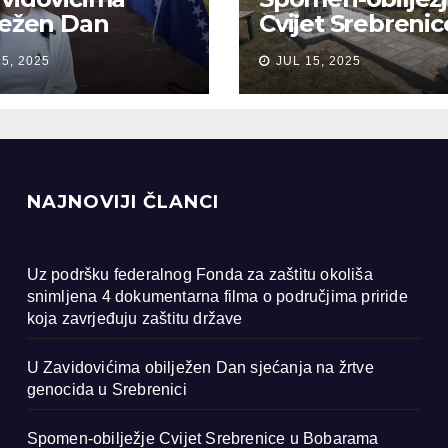
ježen Dan
Cvijet Srebrenic
anja na žrtve
Bobarama
15, 2025
JUL 15, 2025
ocida u
renici
NAJNOVIJI ČLANCI
Uz podršku federalnog Fonda za zaštitu okoliša
snimljena 4 dokumentarna filma o područjima priride
koja zavrjeđuju zaštitu države
U Zavidovićima obilježen Dan sjećanja na žrtve
genocida u Srebrenici
Spomen-obilježje Cvijet Srebrenice u Bobarama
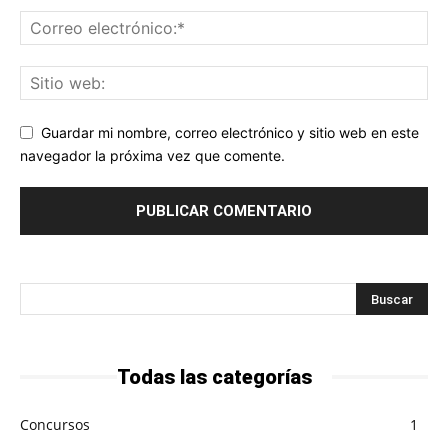
Guardar mi nombre, correo electrónico y sitio web en este
navegador la próxima vez que comente.
Todas las categorías
Concursos
1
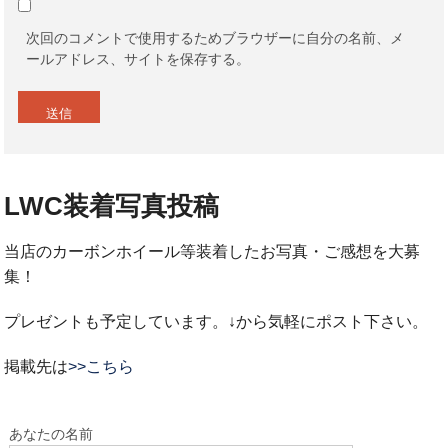
次回のコメントで使用するためブラウザーに自分の名前、メ
ールアドレス、サイトを保存する。
LWC装着写真投稿
当店のカーボンホイール等装着したお写真・ご感想を大募
集！
プレゼントも予定しています。↓から気軽にポスト下さい。
掲載先は
>>こちら
あなたの名前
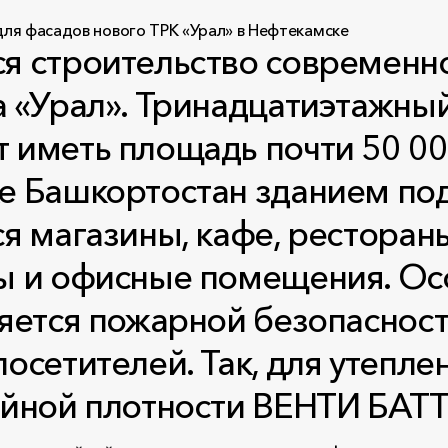
я строительство современно
 «Урал». Тринадцатиэтажный
иметь площадь почти 50 000
е Башкортостан зданием по
я магазины, кафе, рестораны
ы и офисные помещения. Ос
ляется пожарной безопаснос
осетителей. Так, для утепл
войной плотности ВЕНТИ БА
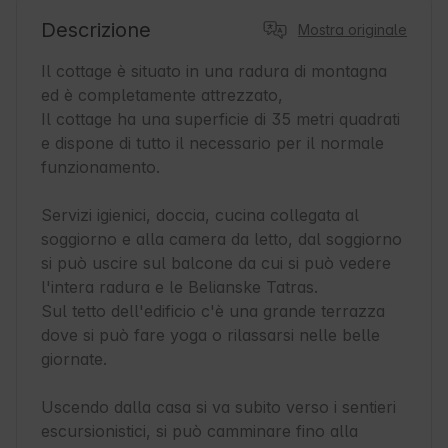
Descrizione
Mostra originale
Il cottage è situato in una radura di montagna 
ed è completamente attrezzato,

Il cottage ha una superficie di 35 metri quadrati 
e dispone di tutto il necessario per il normale 
funzionamento.

Servizi igienici, doccia, cucina collegata al 
soggiorno e alla camera da letto, dal soggiorno 
si può uscire sul balcone da cui si può vedere 
l'intera radura e le Belianske Tatras.

Sul tetto dell'edificio c'è una grande terrazza 
dove si può fare yoga o rilassarsi nelle belle 
giornate.

Uscendo dalla casa si va subito verso i sentieri 
escursionistici, si può camminare fino alla 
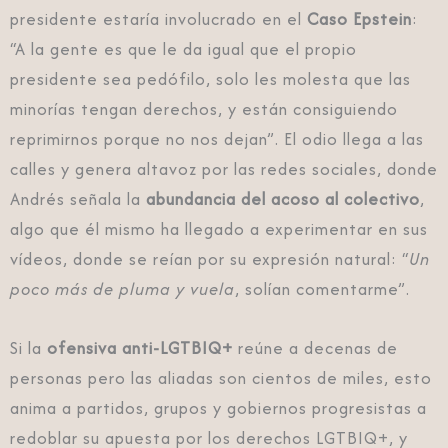
presidente estaría involucrado en el
Caso Epstein
:
“A la gente es que le da igual que el propio
presidente sea pedófilo, solo les molesta que las
minorías tengan derechos, y están consiguiendo
reprimirnos porque no nos dejan”. El odio llega a las
calles y genera altavoz por las redes sociales, donde
Andrés señala la
abundancia del acoso al colectivo
,
algo que él mismo ha llegado a experimentar en sus
vídeos, donde se reían por su expresión natural: “
Un
poco más de pluma y vuela
, solían comentarme”.
Si la
ofensiva anti-LGTBIQ+
reúne a decenas de
personas pero las aliadas son cientos de miles, esto
anima a partidos, grupos y gobiernos progresistas a
redoblar su apuesta por los derechos LGTBIQ+, y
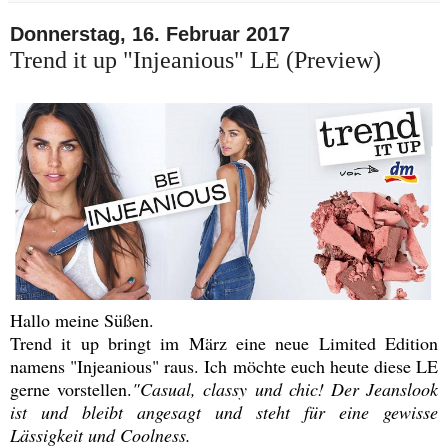
Donnerstag, 16. Februar 2017
Trend it up "Injeanious" LE (Preview)
Hallo meine Süßen.
Trend it up bringt im März eine neue Limited Edition
namens "Injeanious" raus. Ich möchte euch heute diese LE
gerne vorstellen.
"Casual, classy und chic! Der Jeanslook
ist und bleibt angesagt und steht für eine gewisse
Lässigkeit und Coolness.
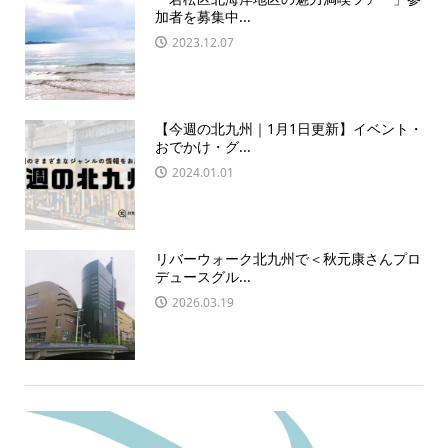
加者を募集中...
2023.12.07
【今週の北九州｜1月1日更新】イベント・
おでかけ・グ...
2024.01.01
リバーウォーク北九州で＜秋元康さんプロ
デュースグル...
2026.03.19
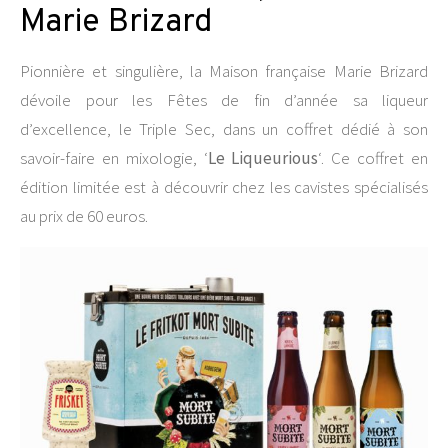
Marie Brizard
Pionnière et singulière, la Maison française Marie Brizard
dévoile pour les Fêtes de fin d’année sa liqueur
d’excellence, le Triple Sec, dans un coffret dédié à son
savoir-faire en mixologie, ‘
Le Liqueurious
‘. Ce coffret en
édition limitée est à découvrir chez les cavistes spécialisés
au prix de 60 euros.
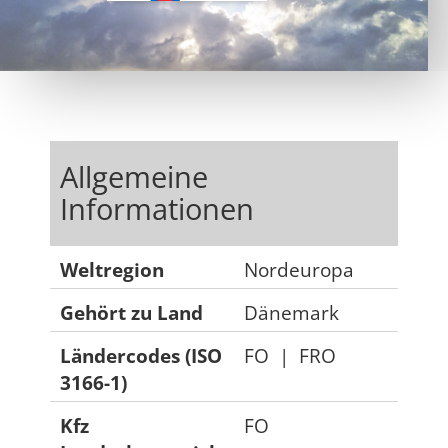
Allgemeine
Informationen
Weltregion
Nordeuropa
Gehört zu Land
Dänemark
Ländercodes (ISO
FO
|
FRO
3166-1)
Kfz
FO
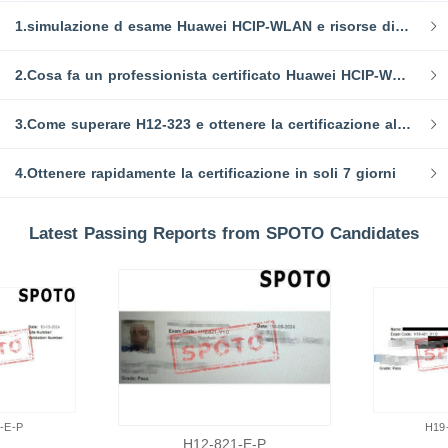
1.simulazione d esame Huawei HCIP-WLAN e risorse di studio
2.Cosa fa un professionista certificato Huawei HCIP-WLAN?
3.Come superare H12-323 e ottenere la certificazione al primo tentativo?
4.Ottenere rapidamente la certificazione in soli 7 giorni
Latest Passing Reports from SPOTO Candidates
-E-P
H19
H12-821-E-P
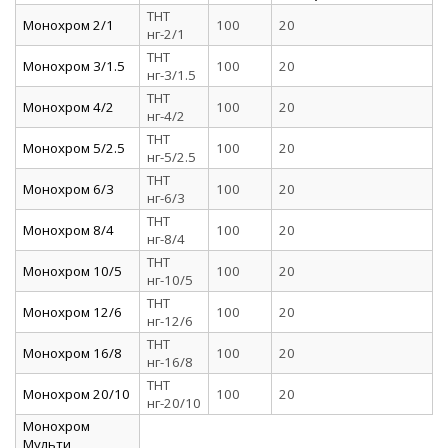
ТНТ
Монохром 2/1
100
20
нг-2/1
ТНТ
Монохром 3/1.5
100
20
нг-3/1.5
ТНТ
Монохром 4/2
100
20
нг-4/2
ТНТ
Монохром 5/2.5
100
20
нг-5/2.5
ТНТ
Монохром 6/3
100
20
нг-6/3
ТНТ
Монохром 8/4
100
20
нг-8/4
ТНТ
Монохром 10/5
100
20
нг-10/5
ТНТ
Монохром 12/6
100
20
нг-12/6
ТНТ
Монохром 16/8
100
20
нг-16/8
ТНТ
Монохром 20/10
100
20
нг-20/10
Монохром
Мульти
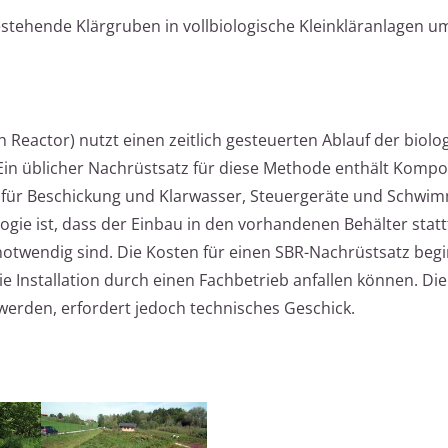
stehende Klärgruben in vollbiologische Kleinkläranlagen u
 Reactor) nutzt einen zeitlich gesteuerten Ablauf der biolo
 Ein üblicher Nachrüstsatz für diese Methode enthält Komp
für Beschickung und Klarwasser, Steuergeräte und Schwim
logie ist, dass der Einbau in den vorhandenen Behälter stat
otwendig sind. Die Kosten für einen SBR-Nachrüstsatz begi
ie Installation durch einen Fachbetrieb anfallen können. Die 
werden, erfordert jedoch technisches Geschick.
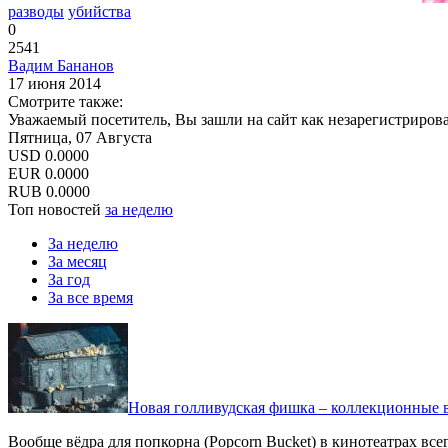
разводы
убийства
0
2541
Вадим Бананов
17 июня 2014
Смотрите также:
Уважаемый посетитель, Вы зашли на сайт как незарегистриров
Пятница, 07 Августа
USD
0.0000
EUR
0.0000
RUB
0.0000
Топ новостей
за неделю
За неделю
За месяц
За год
За все время
Новая голливудская фишка – коллекционные в
Вообще вёдра для попкорна (Popcorn Bucket) в кинотеатрах вс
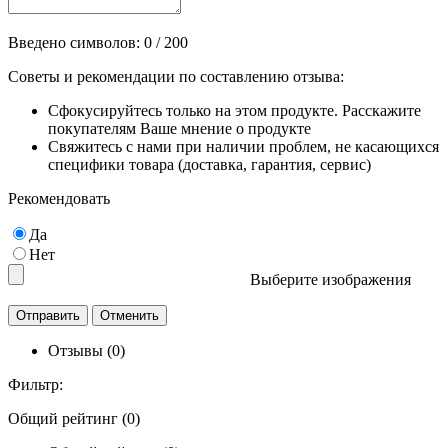
Введено символов:
0
/ 200
Советы и рекомендации по составлению отзыва:
Сфокусируйтесь только на этом продукте. Расскажите
покупателям Ваше мнение о продукте
Свяжитесь с нами при наличии проблем, не касающихся
специфики товара (доставка, гарантия, сервис)
Рекомендовать
Да
Нет
Выберите изображения
Отзывы (0)
Фильтр:
Общий рейтинг (0)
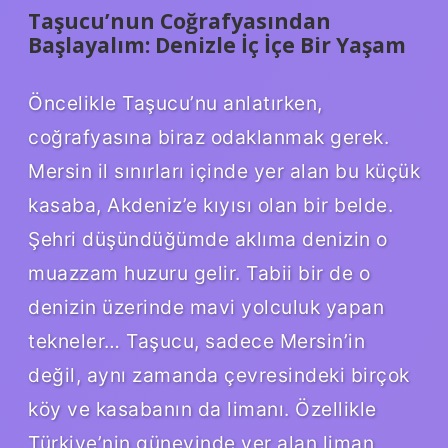
Taşucu’nun Coğrafyasından
Başlayalım: Denizle İç İçe Bir Yaşam
Öncelikle Taşucu’nu anlatırken,
coğrafyasına biraz odaklanmak gerek.
Mersin il sınırları içinde yer alan bu küçük
kasaba, Akdeniz’e kıyısı olan bir belde.
Şehri düşündüğümde aklıma denizin o
muazzam huzuru gelir. Tabii bir de o
denizin üzerinde mavi yolculuk yapan
tekneler… Taşucu, sadece Mersin’in
değil, aynı zamanda çevresindeki birçok
köy ve kasabanın da limanı. Özellikle
Türkiye’nin güneyinde yer alan liman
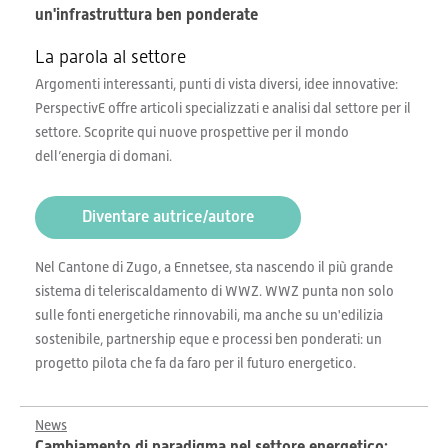
un'infrastruttura ben ponderate
La parola al settore
Argomenti interessanti, punti di vista diversi, idee innovative:
PerspectivE offre articoli specializzati e analisi dal settore per il
settore. Scoprite qui nuove prospettive per il mondo
dell’energia di domani.
Diventare autrice/autore
Nel Cantone di Zugo, a Ennetsee, sta nascendo il più grande
sistema di teleriscaldamento di WWZ. WWZ punta non solo
sulle fonti energetiche rinnovabili, ma anche su un'edilizia
sostenibile, partnership eque e processi ben ponderati: un
progetto pilota che fa da faro per il futuro energetico.
News
Cambiamento di paradigma nel settore energetico:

Work to be completed » The required reply is the count of lines in the entries above where the string "solo" appears, and nothing more.

Response box » 2